Représenté le 19 février, Le Directeur de théâtre (1786) de Mozart se prête bien à ce format et à ce mode de diffusion. Cet ouvrage contemporain des Noces de Figaro dure, d’ailleurs, tellement peu longtemps, avec son ouverture et ses quatre numéros, qu’il vaut mieux l’allonger avec des extraits empruntés à d’autres pièces, comme, dans cette production, un extrait du Finale de la Trente-neuvième Symphonie, un extrait de l’Ouverture des Noces ou encore l’Air de concert K. 418, et compléter le livret de Johann Gottlieb Stefanie avec de nouveaux dialogues.
Michael De Cock et Fabrice Murgia en signent une adaptation intelligente et savoureuse, avec un second degré réjouissant, le tout saupoudrée de belgitude et d’échos au contexte actuel. Les caméras filment l’action sur la scène, où chantent, comme dans une version de concert, Lenneke Ruiten, Simona Saturova, Yves Saelens et Dietrich Henschel, mais aussi dans la salle, les couloirs, les loges, les coulisses et même devant le théâtre. Malgré les mérites des chanteurs, parfaitement exercés au style mozartien, et la prestation, vive et limpide, de l’orchestre, le point fort réside surtout dans le jeu théâtral, épatant et auquel participe même brièvement le vrai directeur de la Monnaie, ainsi que dans le concept, qui confronte XVIIIe et XXIe siècles, comme pour rappeler que les difficultés que durent affronter les intendants de l’époque ne sont guère différentes de celles d’aujourd’hui. Les désopilants Achille Ridolfi et Mieke de Groote, travestie en directeur poudré et en perruque, se distinguent tout particulièrement dans l’ironie mordante et l’humour de bon goût, la vigoureuse dispute avec la madame Vogelsang d’Evelien Van Hamme justifiant presque à elle seule la visualisation de cette captation. D’une grande portée symbolique, bien plus profonde et subtile qu’elle n’y paraît, cette production relève quasiment du manifeste politique et témoigne parfaitement de l’intégrité et de l’excellence de la Monnaie.

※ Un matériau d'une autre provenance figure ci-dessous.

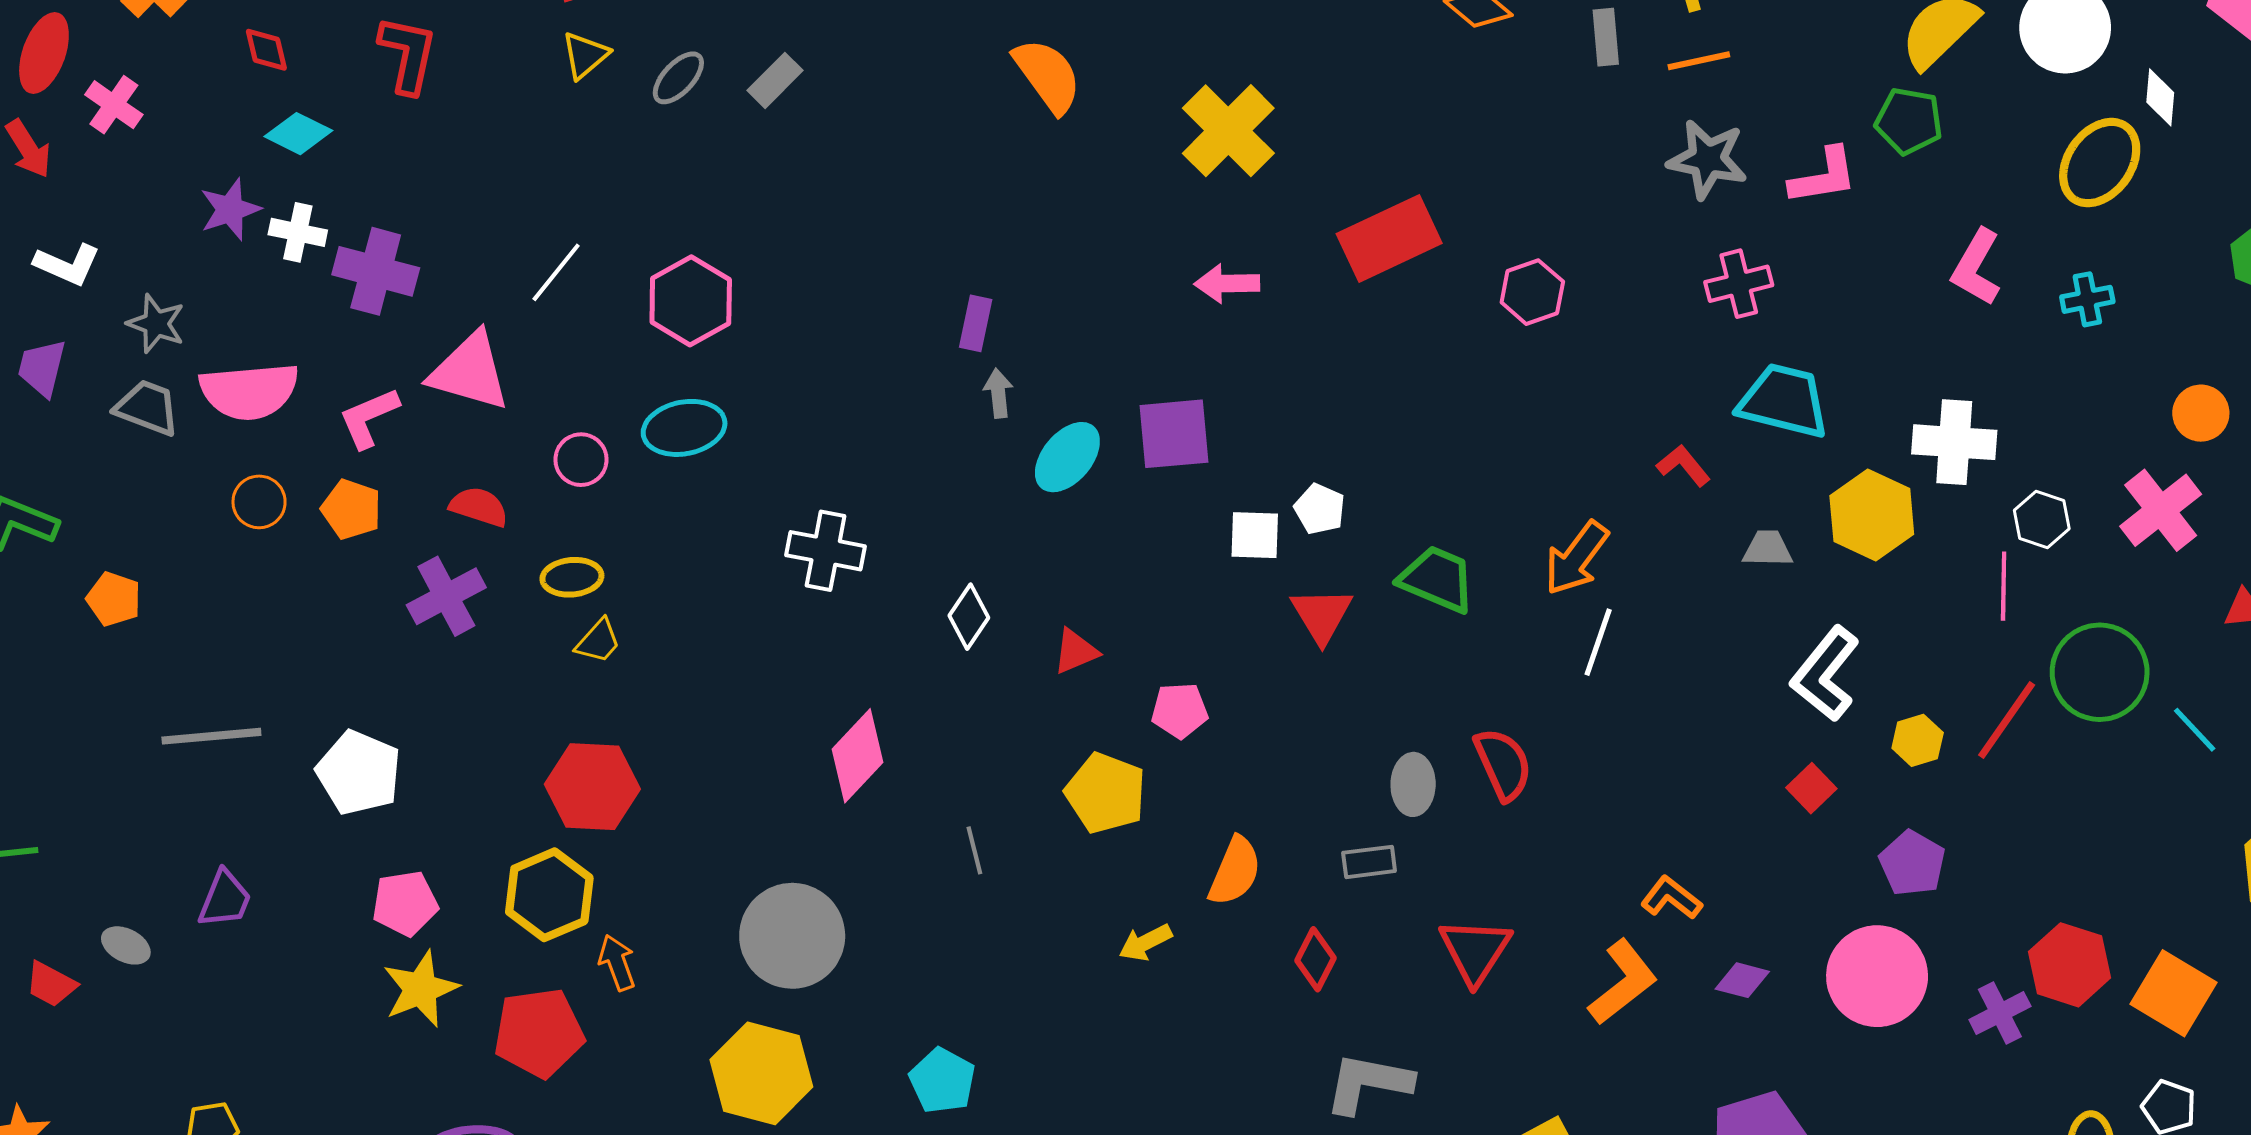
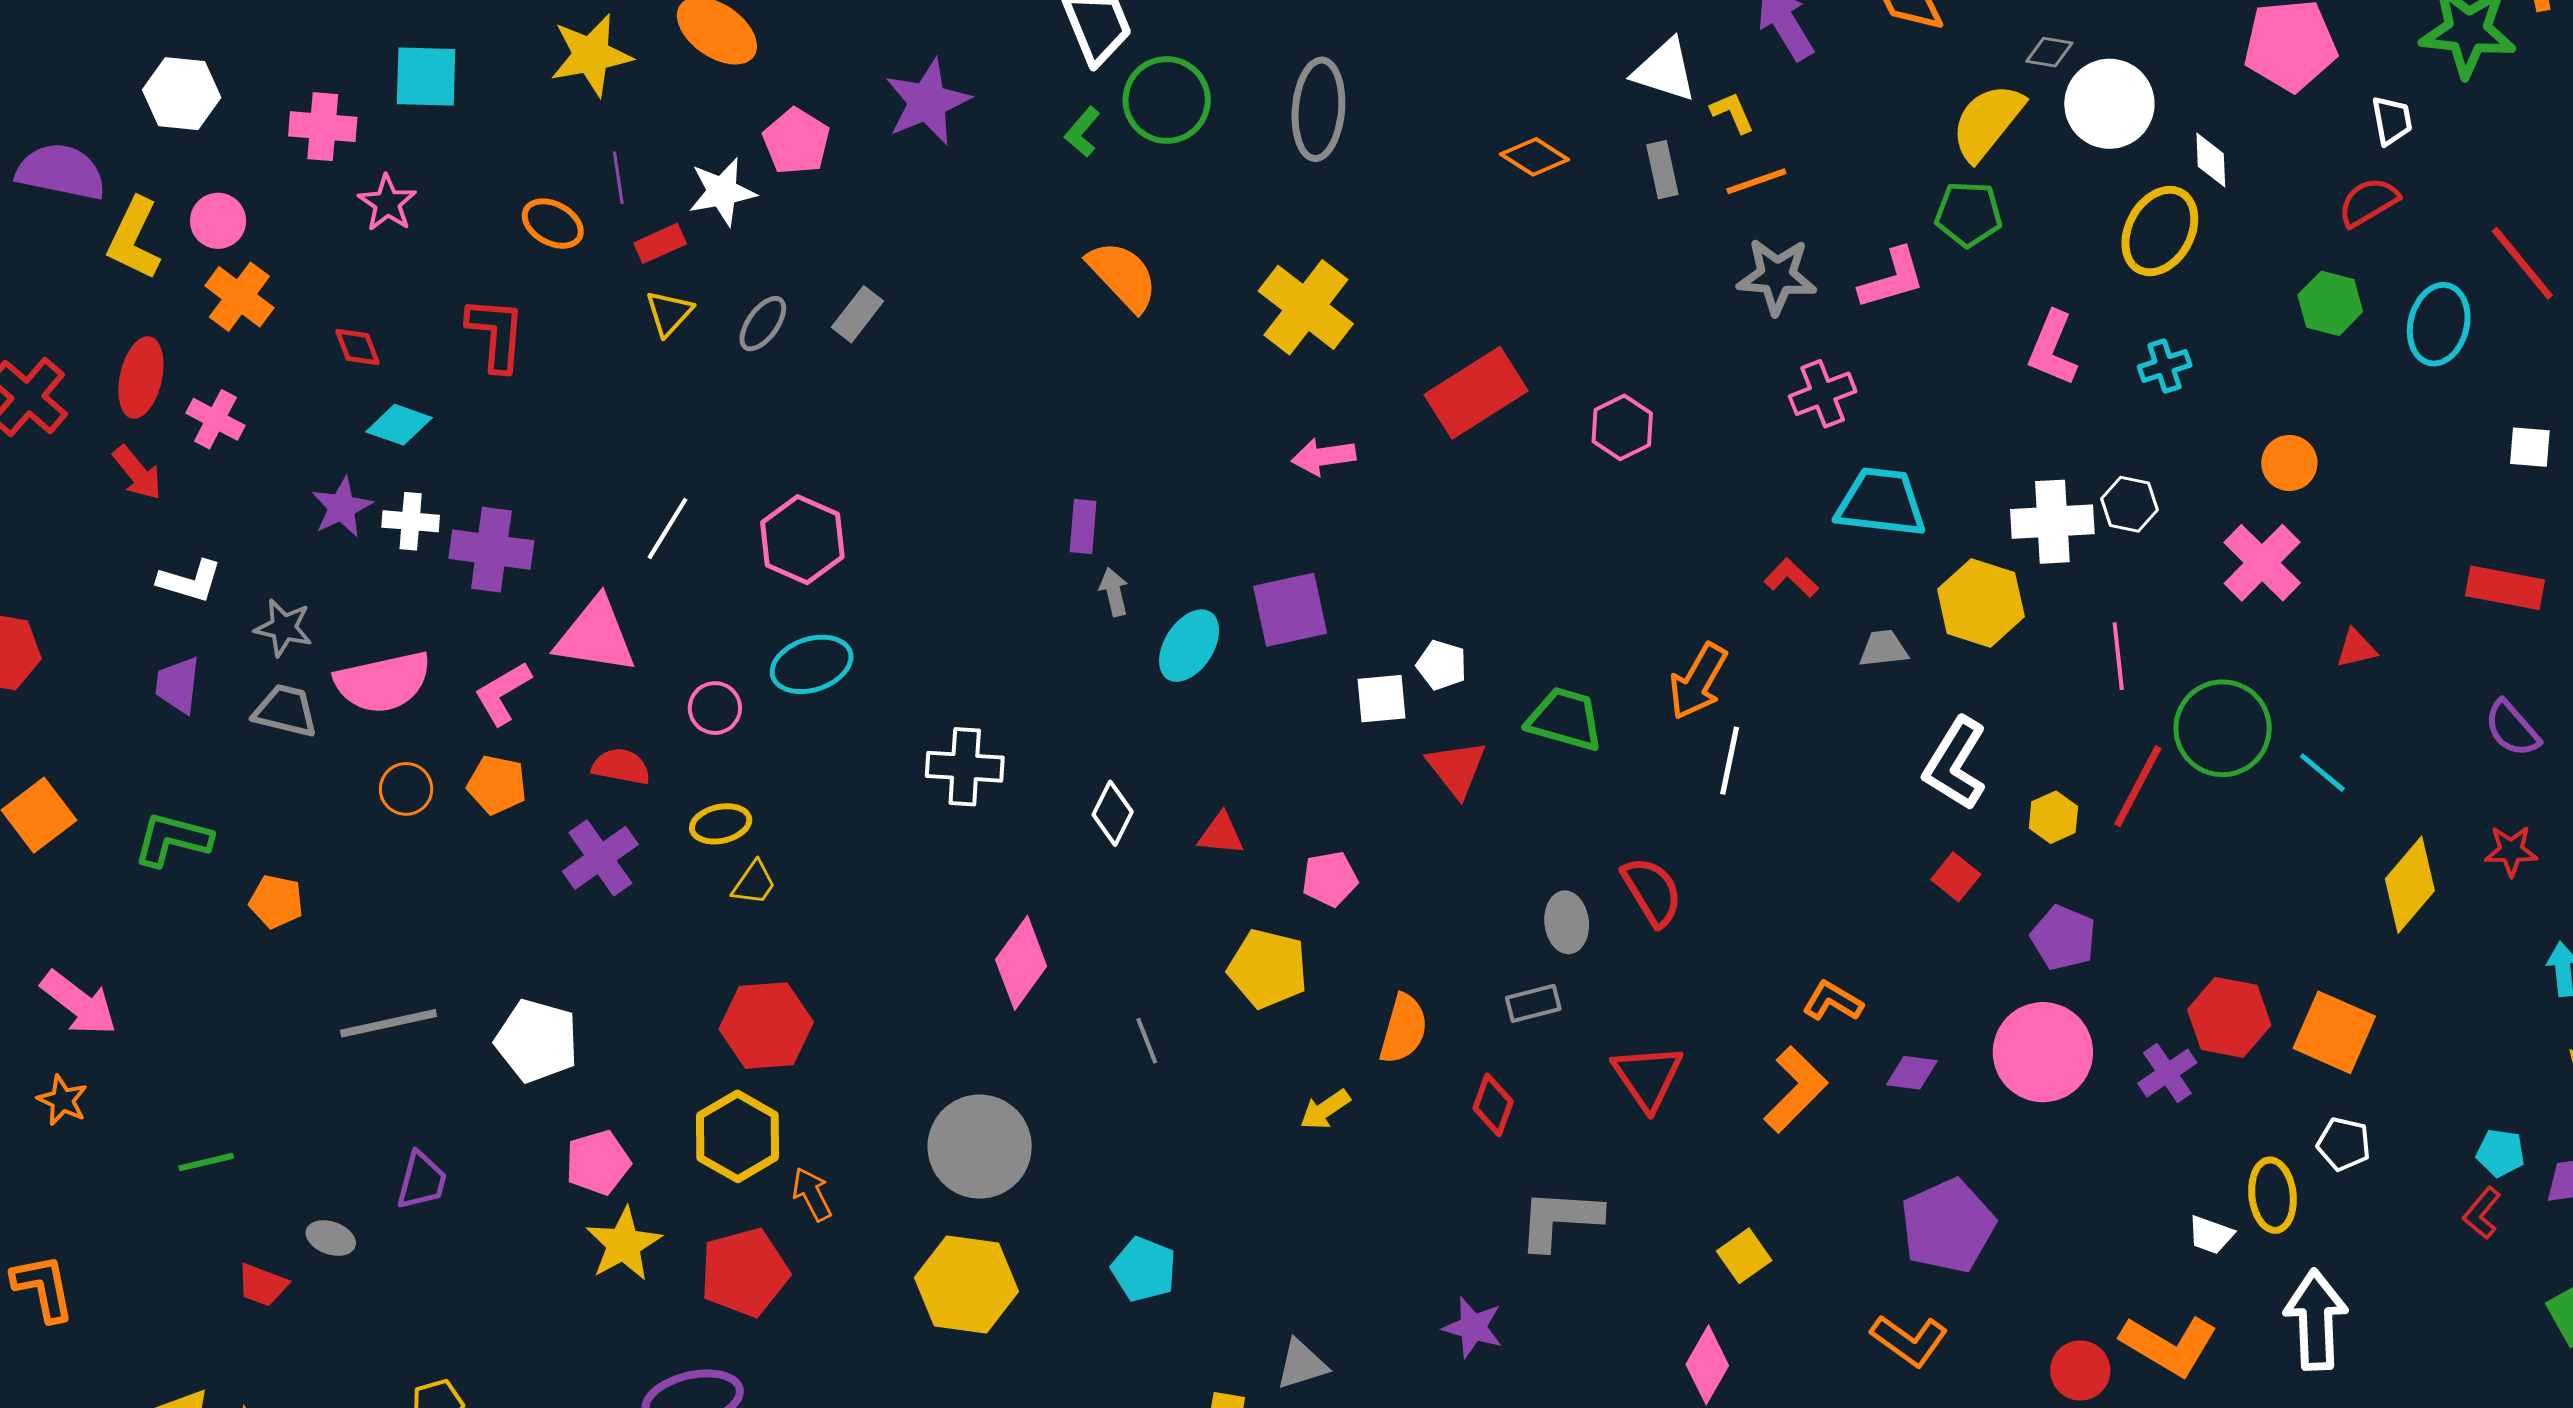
white hexagon: (2042, 519) -> (2130, 504), moved
red triangle: (1076, 651) -> (1221, 834), turned 36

Le 21 février, Alain Altinoglu a dirigé l’orchestre dans deux autres œuvres de Mozart, l’une de jeunesse, l’autre de maturité. Les musiciens se tiennent sur la scène à bonne distance, tous masqués de noir, sauf le chef, les solistes et, bien entendu, les instrumentistes à vent. La captation met bien en valeur le jeu impeccable de tenue et de maîtrise de Matteo Del Monte, flûte solo depuis 2018, et d’Agnès Clément, harpe solo depuis 2013, dans le Concerto pour flûte et harpe (1778). La finesse du cantabile et la précision du dialogue distinguent leur prestation, tandis que le directeur musical veille à la justesse de l’expression et de la rigueur de la mise en place, sans précipitation. Le duo bénéficie ainsi d’un accompagnement orchestral clair et équilibré.
L’interprétation de la Trente-neuvième Symphonie (1788) se révèle tout aussi aboutie. Cet orchestre affiche une forte cohésion, développe de belles sonorités et anime cette musique avec ce qu’il faut d’élégance et de vigueur. Les quatre mouvements, en particuliers les plus rapides, se caractérisent par une certaine fermeté dans les accents et une grande netteté d’articulation, notamment lors des échanges entre les instruments à vent. Les tenants des pratiques historiquement informées risquent de trouver cette approche passéiste, mais le caractère traditionnel et, en fin de compte, indémodable, de cette exécution travaillée dans les détails ne manque pas de convaincre. Le chef ne s’autorise vraiment aucun ralentissement, ni le moindre relâchement.
Le format de ces capsules vidéo est idéal, tant il semble illusoire de vouloir conserver constamment l’attention pendant une longue période avec ce mode de diffusion. Le site de la Monnaie fournit également les biographies des interprètes, ainsi que les notes, avec le même niveau d’exigence qu’une production en présence du public. Il faut souligner également la haute définition du son et de l’image, ce qui rend l’écoute et la vision vraiment plaisants. Toutefois, malgré l’intérêt du projet et le soin apporté à sa réalisation, un sentiment de frustration, voire d’amertume, domine. Ne considérons jamais cette tentative engagée de rester visible et de se faire entendre comme la norme, à l’instar d’autres aspects de notre quotidien, désormais régenté depuis bientôt un an. Vivement le retour au théâtre et à la vraie vie!